之所以常去倒不是因为他家的有多好吃,而是源自发生的一段特别好玩的事。当时自己一个人第一次去这家吃饭,一边看着手机里的综艺节目一边吃,等菜吃完了饭还有一堆,我只得用勺子费力的刮着碗底的汤汁,想借此将剩下的米饭送进胃里,这时老奶奶过来了,又给我盛了半碗黄焖鸡,当时我特别不好意思的说要再付半份的钱,老奶奶没有收,一番推拖之下,两个人聊起了天,印象中只记得她说我长得特别像她的一个亲戚,其它的内容就都淡忘了。往后再去,两人便没有太多的谈话,可能彼此都不是特别善于寒暄的人吧,我去了,老奶奶冲我笑了笑以示招呼,点完菜之后,把一碗压的结结实实的饭端上来,不时的问我一句菜够不够,要不要加汤。可能我比较奇怪,生性好吃,但是对待食物没有太多的挑剔,反而是对店主比较敏感,我常去的几家饭店的主人都是在举止言谈之间默默的释放着一种善意和真诚,在这样的饭店里吃饭,总感觉格外的舒服。
食物于我而言,更像是一种执念。赶上了最后一碗大骨肉拌饭,意外在哪个隐蔽的角落吃到了一家好吃的烧烤摊,和好友一起去吃热气腾腾的火锅,都足以让这一天的心情变得格外开心大概是因为人的欲望中,吃饱是最易满足的吧。所以何时心情不好了,也会选择去吃一顿,在嘴舌的咀嚼搅拌中,那些思而不得的焦虑就都随着食物一起被胃给消化了。
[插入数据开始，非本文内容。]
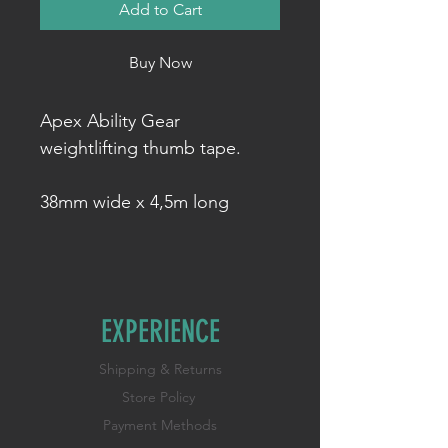
Add to Cart
Buy Now
Apex Ability Gear
weightlifting thumb tape.
38mm wide x 4,5m long
EXPERIENCE
Shipping & Returns
Store Policy
Payment Methods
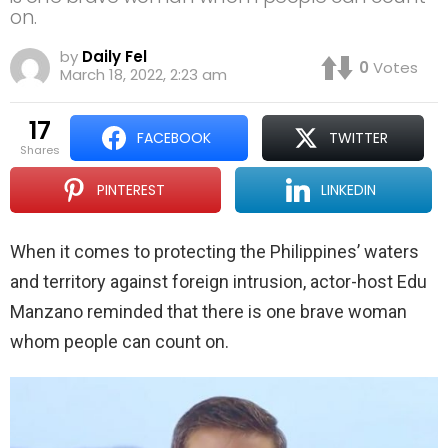
on.
by
Daily Fel
0
Votes
March 18, 2022, 2:23 am
17
FACEBOOK
TWITTER
shares
PINTEREST
LINKEDIN
When it comes to protecting the Philippines’ waters
and territory against foreign intrusion, actor-host Edu
Manzano reminded that there is one brave woman
whom people can count on.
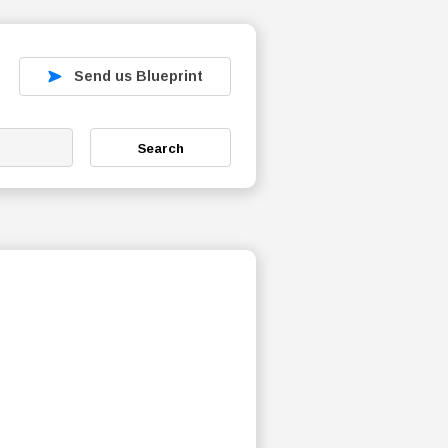
Send us Blueprint
Search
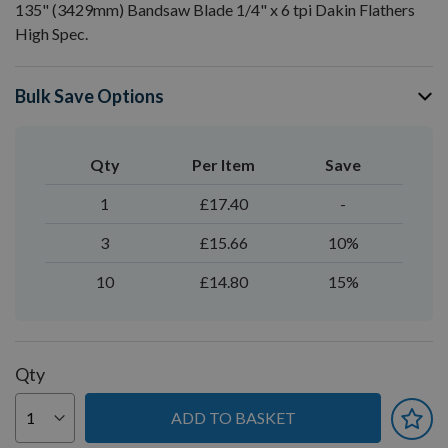
135" (3429mm) Bandsaw Blade 1/4" x 6 tpi Dakin Flathers
High Spec.
Bulk Save Options
Qty
Per Item
Save
1
£17.40
-
3
£15.66
10%
10
£14.80
15%
Qty
ADD TO BASKET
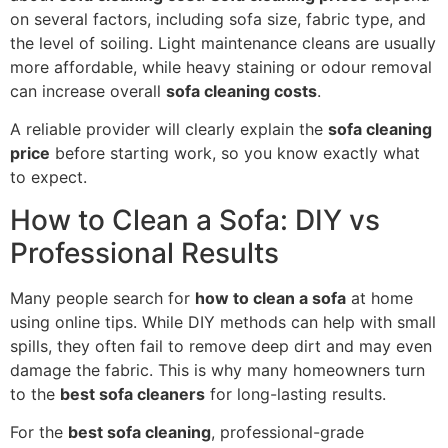
on several factors, including sofa size, fabric type, and
the level of soiling. Light maintenance cleans are usually
more affordable, while heavy staining or odour removal
can increase overall
sofa cleaning costs
.
A reliable provider will clearly explain the
sofa cleaning
price
before starting work, so you know exactly what
to expect.
How to Clean a Sofa: DIY vs
Professional Results
Many people search for
how to clean a sofa
at home
using online tips. While DIY methods can help with small
spills, they often fail to remove deep dirt and may even
damage the fabric. This is why many homeowners turn
to the
best sofa cleaners
for long-lasting results.
For the
best sofa cleaning
, professional-grade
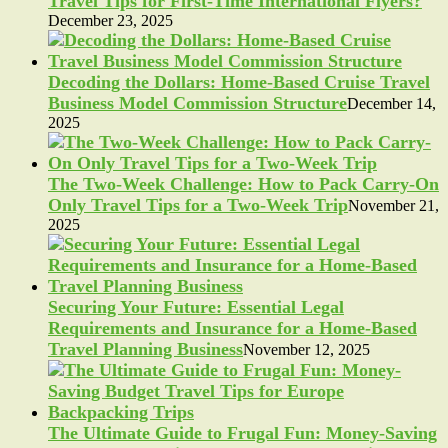
Travel Tips for First-Time International Flyers?
December 23, 2025
Decoding the Dollars: Home-Based Cruise Travel
Business Model Commission Structure
December 14,
2025
The Two-Week Challenge: How to Pack Carry-On
Only Travel Tips for a Two-Week Trip
November 21,
2025
Securing Your Future: Essential Legal
Requirements and Insurance for a Home-Based
Travel Planning Business
November 12, 2025
The Ultimate Guide to Frugal Fun: Money-Saving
从饭馆出来,往图书馆后边的公园溜达了一圈,杏花开得极其盛烈,鹅卵石铺成的公园小道上,两个小孩儿叽叽喳喳的,像两头小兽一样欢快的追赶打闹,一对情侣坐在小山上的亭子里相互依偎着低声呢喃。春光里填满了每个人自己的温度、血肉,他们就这样自在地活着。我摸了摸自己的小肚子,突然觉得,无论人间好坏,都值得。